A ten-meter-long minaret resting in the museum square, a gigantic reproduction of the mountain of Bugarach, a Buddhist prayer mill that brushes the museum ceiling, and the skeleton of a 30-meter-long serpent. Curated by Hou Hanru, the show HUANG YONG PING. BȂTON–SERPENT for the first time ever brings to Italy the work of the French artist of Chinese origin.
The title of the exhibition recalls a verse from the Exodus 7:10 in the Bible (“Aaron cast down his rod before Pharaoh and his servants and it became a snake”), and refers to an ironic but also profoundly critical reflection concerning the relations and the tension between different cultures and religions, between history and modernity, a critical look at the philosophical and geopolitical origin of the contemporary conflicts that are shaking the world.
From the works by one of the most interesting artists on the international artistic scene, that draws a different “map of global civilization,” the visitors can keep on reflecting about the war trough ARCHITETTURA IN UNIFORME. DESIGNING AND BUILDING FOR THE SECOND WORLD WAR.

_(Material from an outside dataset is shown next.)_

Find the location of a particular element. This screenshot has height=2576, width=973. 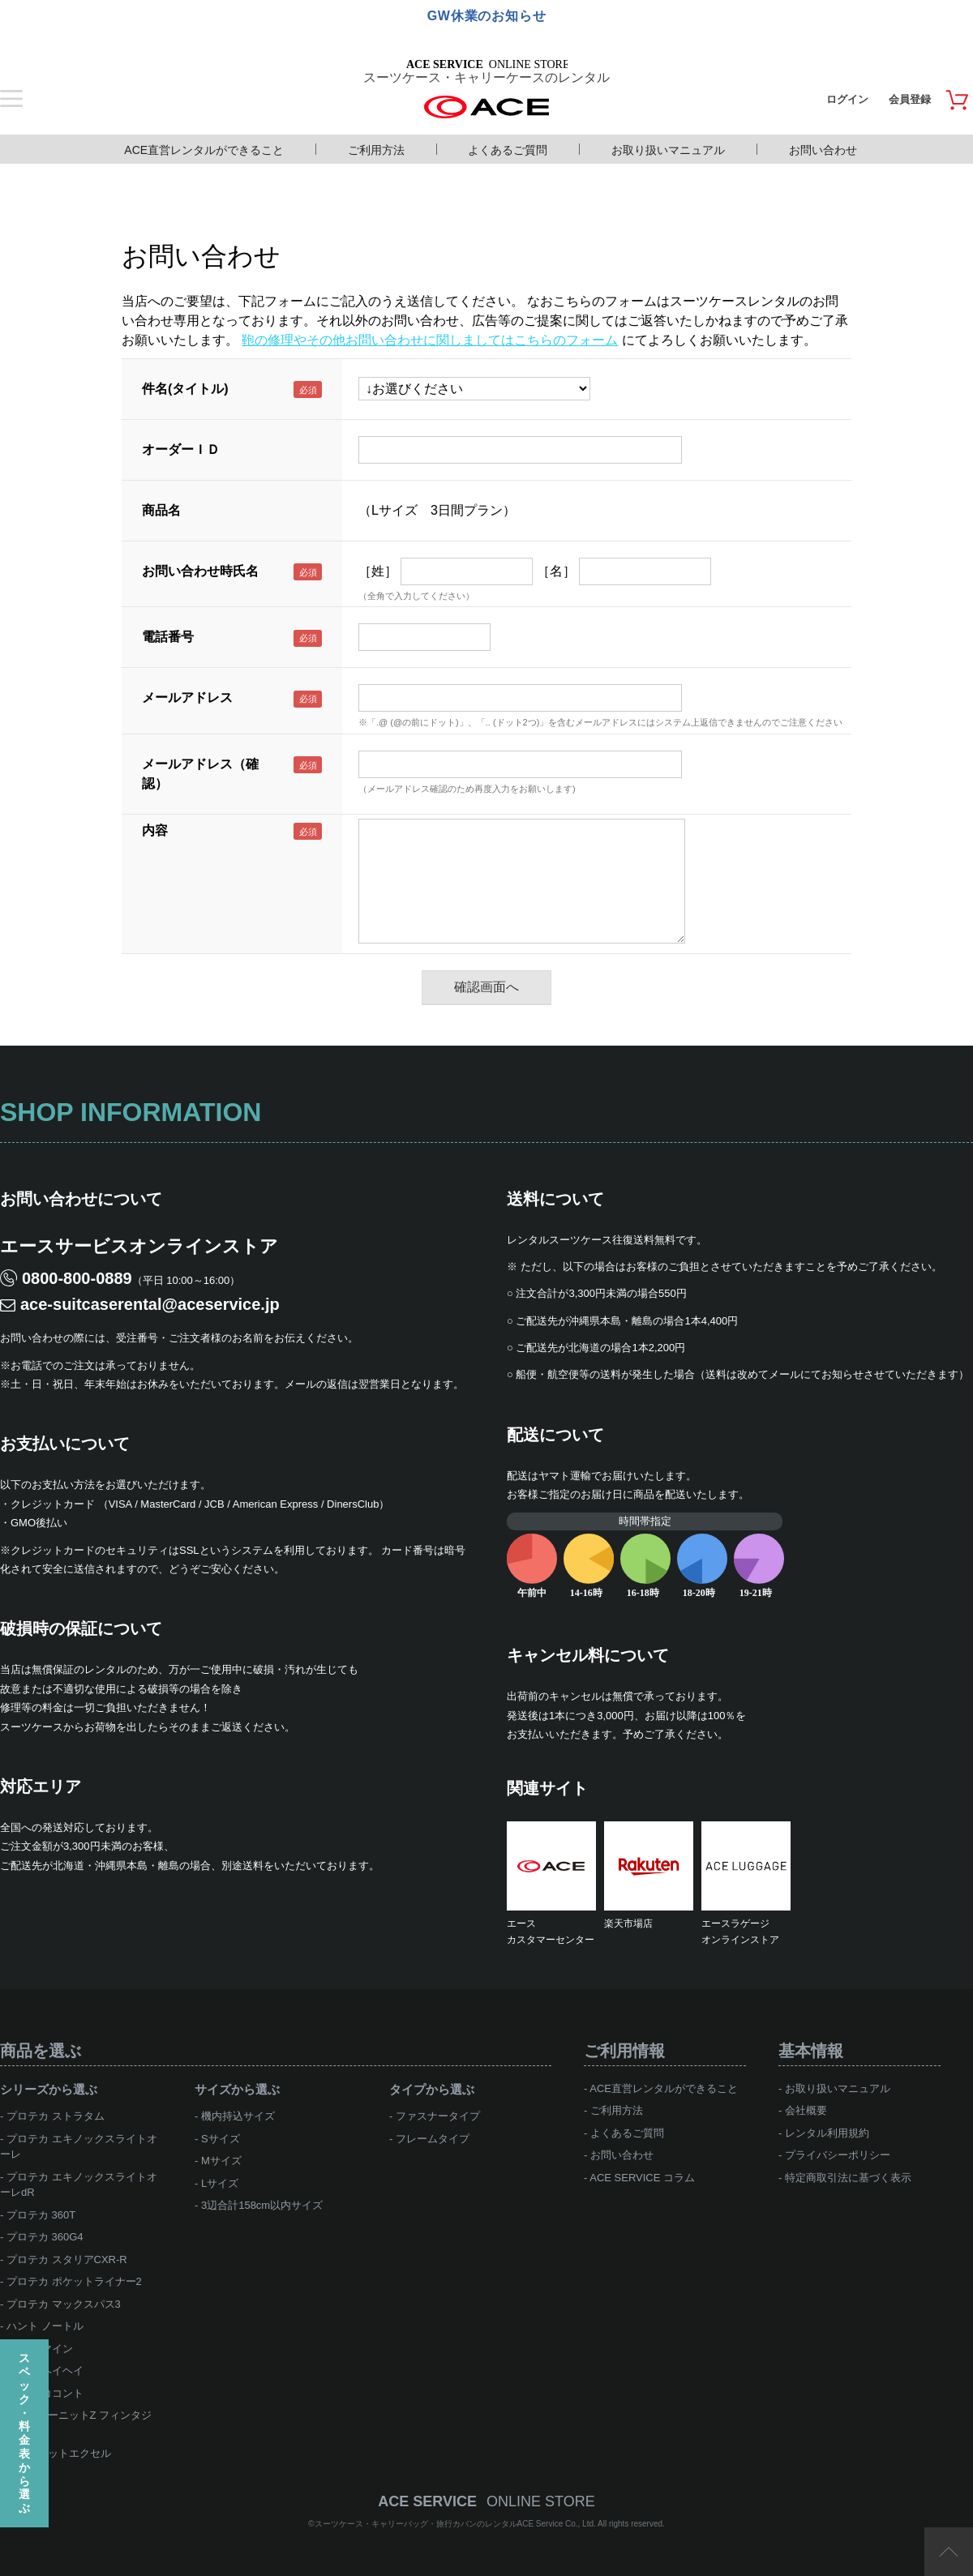 フレームタイプ is located at coordinates (432, 2139).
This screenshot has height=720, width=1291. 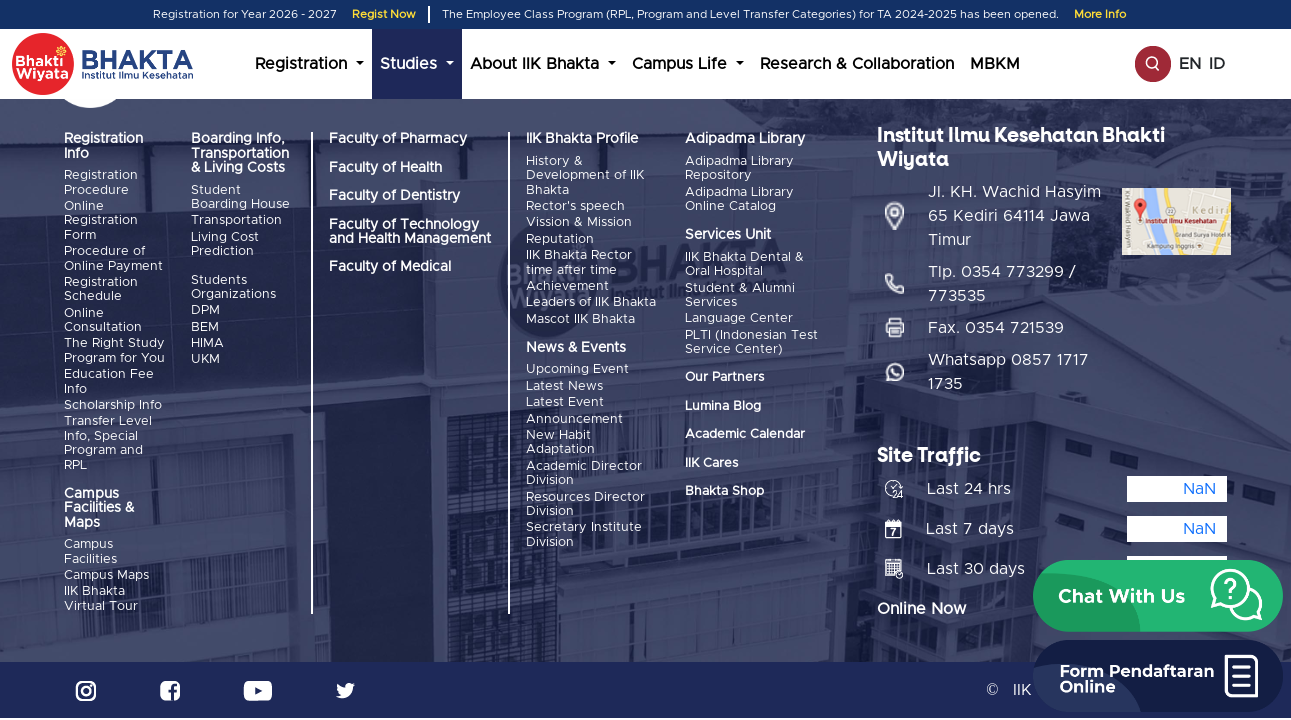 I want to click on History & Development of IIK Bhakta, so click(x=585, y=176).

Saving the monuments from the bombings, testing new construction materials and techniques, inventing new forms of camouflage and propaganda, and designing gigantic structures for production and war tests, but also for concentration camps, modernizing both techniques and design methods: all this was asked of architects during the Second World War and is told by this exhibition, curated by Jean Louis Cohen, conceived and realized by the Canadian Centre for Architecture of Montreal, and adapted by the Cité de l’Architecture et du patrimoinein Paris and by MAXXI in Rome.
Over 40 video works and media installations tell the story of the Korean new Media Art scene up to the digital revolution and the cultural changes triggered by the Internet and the social networks. Organized by MMCA National Museum of Modern and Contemporary Art of Korea and jointly produced with MAXXI, THE FUTURE IS NOW! presents works by Korean pioneers of new media art, video technology and video art projects, 70′s artists and the new artistic experiments.
The aim of the exhibition is reflecting on the “futures” because it may seem paradoxical, but if you dream of the future, you need to focus completely on today’s choices, decisions and actions. A show to understand and accept possibilities, meaning and limits of new media through a wide cultural context conducted in art world rather than focusing on new media art as a new expressive media.